This is any process by which you try to draw out the information you’ve previously stored.
- Soon after leaving class, quiz yourself to see if you can remember the most important points of the lesson
- Read a passage in your text, then close the book and quiz yourself on what you’ve read.
- Turn statements in your book/notes into questions and try to answer them.
- Make flash cards for the new vocabulary words, but try to recall the definition rather than just looking it up.
- Construct a table, chart or Venn diagram to compare and contrast similar ideas.
Reading and re-reading your notes/book are not active processes! To learn something well, it is critical that you find a way to use or otherwise engage in the learning. You must get past memorizing facts and begin to develop meaning for the new material and connect it to previous knowledge.

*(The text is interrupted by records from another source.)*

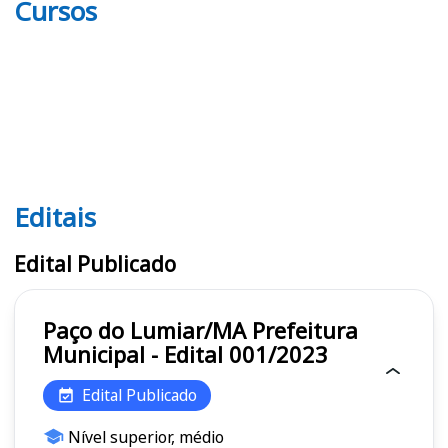
Cursos
Editais
Editais
Edital Publicado
Paço do Lumiar/MA Prefeitura
Municipal - Edital 001/2023
Edital Publicado
Nível superior, médio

When taking notes make sure you put ideas into your own words. Some students struggle with this, especially in the classroom where they feel pressured to get down everything quickly. If your professor doesn’t upload notes or audio/video recordings of the lecture to D2L, ask if you can record the lecture yourself. This will give you the ability to go back and hear the lesson again and you can take the time to put your notes into your own words. Some students recopy their notes after class, this is also a prime opportunity to use your own words.
Vocabulary is always important, so be sure to look up any unfamiliar words and learn to use them (find synonyms and antonyms to help you hone in on the correct usage). If you don’t find a way to create meaning for the new material, if you don’t find a way to “own” it and examine it from many different angles, you’ll be confused when the professor uses different terminology in class or on the test.